→ **Task to carry out**: Write out every line of the material as it stands, apart from the pictures.

→ **Extracted data**:
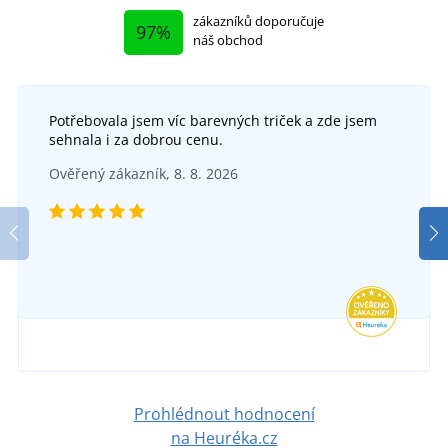
zákazníků doporučuje
97%
náš obchod
Potřebovala jsem víc barevných triček a zde jsem
sehnala i za dobrou cenu.
Ověřený zákazník, 8. 8. 2026
Prohlédnout hodnocení
na Heuréka.cz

→ **The completed task**:
zákazníků doporučuje
97%
náš obchod
Potřebovala jsem víc barevných triček a zde jsem
sehnala i za dobrou cenu.
Ověřený zákazník, 8. 8. 2026
Prohlédnout hodnocení
na Heuréka.cz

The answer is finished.